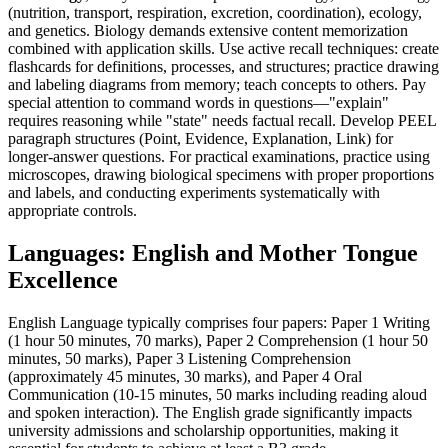
(nutrition, transport, respiration, excretion, coordination), ecology,
and genetics. Biology demands extensive content memorization
combined with application skills. Use active recall techniques: create
flashcards for definitions, processes, and structures; practice drawing
and labeling diagrams from memory; teach concepts to others. Pay
special attention to command words in questions—"explain"
requires reasoning while "state" needs factual recall. Develop PEEL
paragraph structures (Point, Evidence, Explanation, Link) for
longer-answer questions. For practical examinations, practice using
microscopes, drawing biological specimens with proper proportions
and labels, and conducting experiments systematically with
appropriate controls.
Languages: English and Mother Tongue
Excellence
English Language typically comprises four papers: Paper 1 Writing
(1 hour 50 minutes, 70 marks), Paper 2 Comprehension (1 hour 50
minutes, 50 marks), Paper 3 Listening Comprehension
(approximately 45 minutes, 30 marks), and Paper 4 Oral
Communication (10-15 minutes, 50 marks including reading aloud
and spoken interaction). The English grade significantly impacts
university admissions and scholarship opportunities, making it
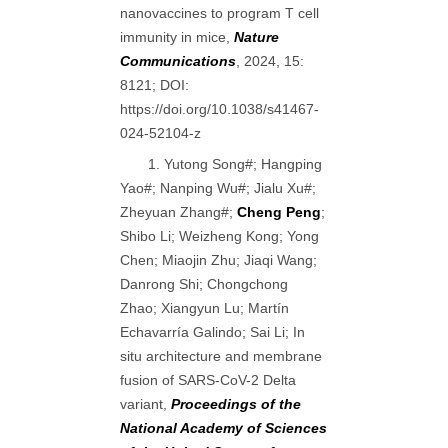
nanovaccines to program T cell
immunity in mice,
Nature
Communications
, 2024, 15:
8121; DOI:
https://doi.org/10.1038/s41467-
024-52104-z
1. Yutong Song#; Hangping
Yao#; Nanping Wu#; Jialu Xu#;
Zheyuan Zhang#;
Cheng Peng
;
Shibo Li; Weizheng Kong; Yong
Chen; Miaojin Zhu; Jiaqi Wang;
Danrong Shi; Chongchong
Zhao; Xiangyun Lu; Martín
Echavarría Galindo; Sai Li; In
situ architecture and membrane
fusion of SARS-CoV-2 Delta
variant,
Proceedings of the
National Academy of Sciences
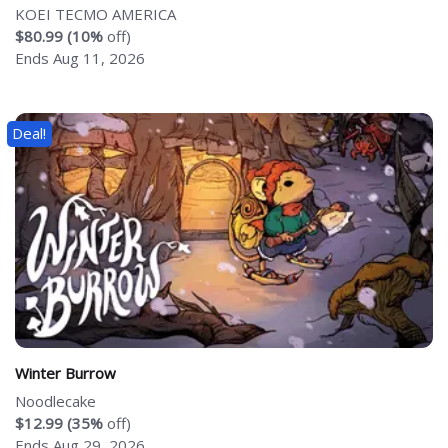
KOEI TECMO AMERICA
$80.99 (10%
off)
Ends Aug 11, 2026
Deal!
Winter Burrow
Noodlecake
$12.99 (35%
off)
Ends Aug 29, 2026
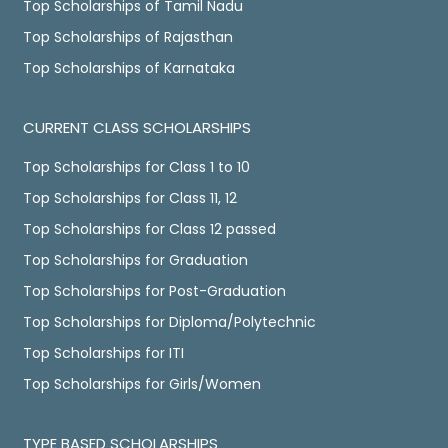
Top Scholarships of Tamil Nadu
Top Scholarships of Rajasthan
Top Scholarships of Karnataka
CURRENT CLASS SCHOLARSHIPS
Top Scholarships for Class 1 to 10
Top Scholarships for Class 11, 12
Top Scholarships for Class 12 passed
Top Scholarships for Graduation
Top Scholarships for Post-Graduation
Top Scholarships for Diploma/Polytechnic
Top Scholarships for ITI
Top Scholarships for Girls/Women
TYPE BASED SCHOLARSHIPS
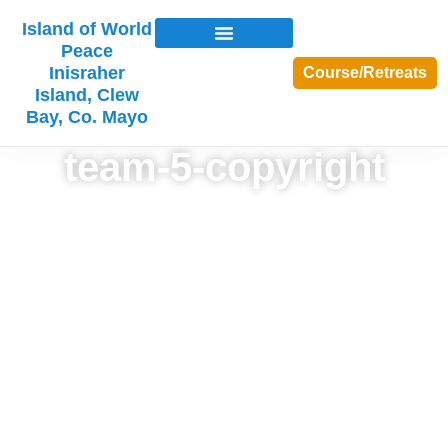
Island of World
Peace
Inisraher
Course/Retreats
Island, Clew
Bay, Co. Mayo
team-5-copyright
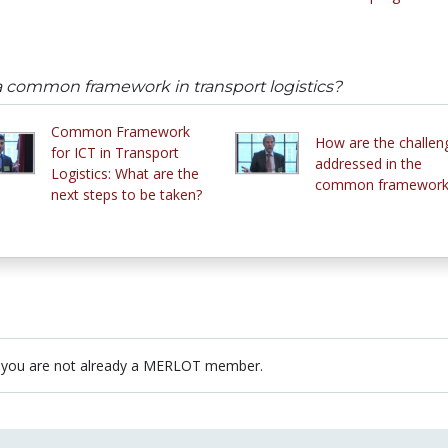
common framework in transport logistics?
Common Framework
How are the challen
for ICT in Transport
addressed in the
Logistics: What are the
common framework
next steps to be taken?
 you are not already a MERLOT member.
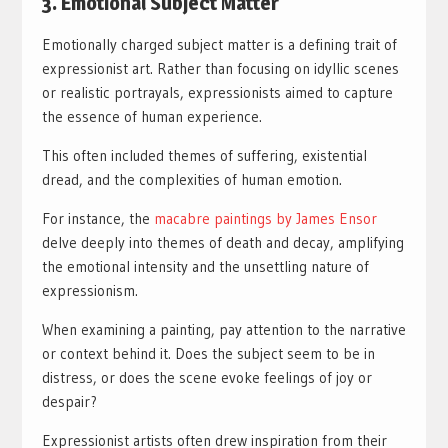
3. Emotional Subject Matter
Emotionally charged subject matter is a defining trait of
expressionist art. Rather than focusing on idyllic scenes
or realistic portrayals, expressionists aimed to capture
the essence of human experience.
This often included themes of suffering, existential
dread, and the complexities of human emotion.
For instance, the
macabre paintings by James Ensor
delve deeply into themes of death and decay, amplifying
the emotional intensity and the unsettling nature of
expressionism.
When examining a painting, pay attention to the narrative
or context behind it. Does the subject seem to be in
distress, or does the scene evoke feelings of joy or
despair?
Expressionist artists often drew inspiration from their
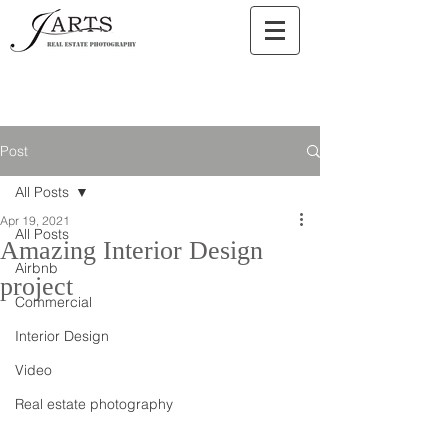
Post
All Posts
Apr 19, 2021
All Posts
Amazing Interior Design
Airbnb
project
Commercial
Interior Design
Video
Real estate photography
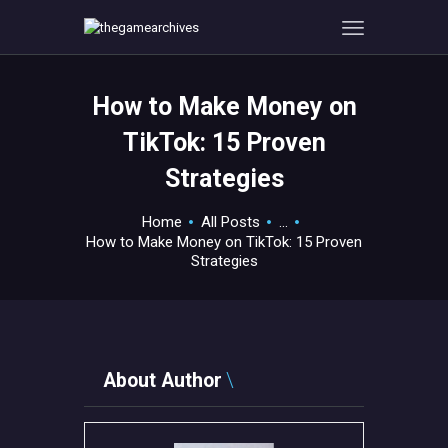
How to Make Money on
HOME
TikTok: 15 Proven
GAMEVERSE
Strategies
CONSOLE
APPS
Home
All Posts
...
TECHVIEW
How to Make Money on TikTok: 15 Proven
Strategies
ABOUT ME AND THE
CREW
CONTACT
About Author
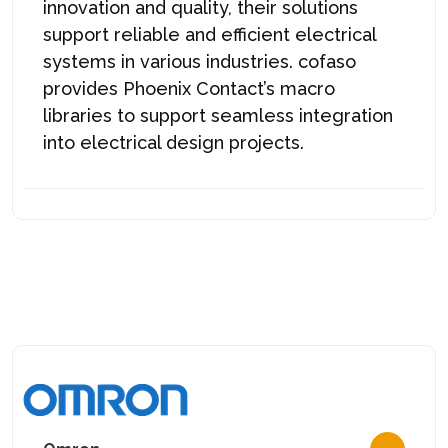
innovation and quality, their solutions
support reliable and efficient electrical
systems in various industries. cofaso
provides Phoenix Contact’s macro
libraries to support seamless integration
into electrical design projects.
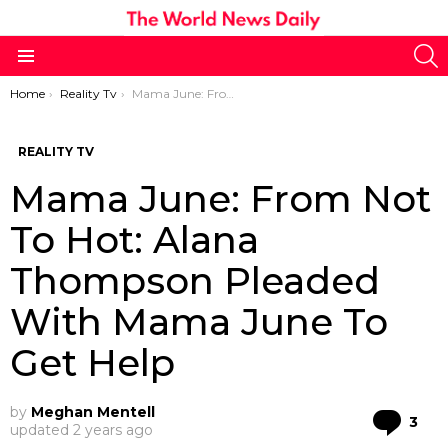
S
Menu
You are here:
Home
Reality Tv
Mama June: From Not To Hot: Alana Thompson Pleaded With Mama June To Get Help
REALITY TV
Mama June: From Not
To Hot: Alana
Thompson Pleaded
With Mama June To
Get Help
by
Meghan Mentell
Co
3
updated
2 years ago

Task to complete
In the listing above, find each line with "English" and copy it.

Written response
Languages: English and Mother Tongue
English Language typically comprises four papers: Paper 1 Writing
and spoken interaction). The English grade significantly impacts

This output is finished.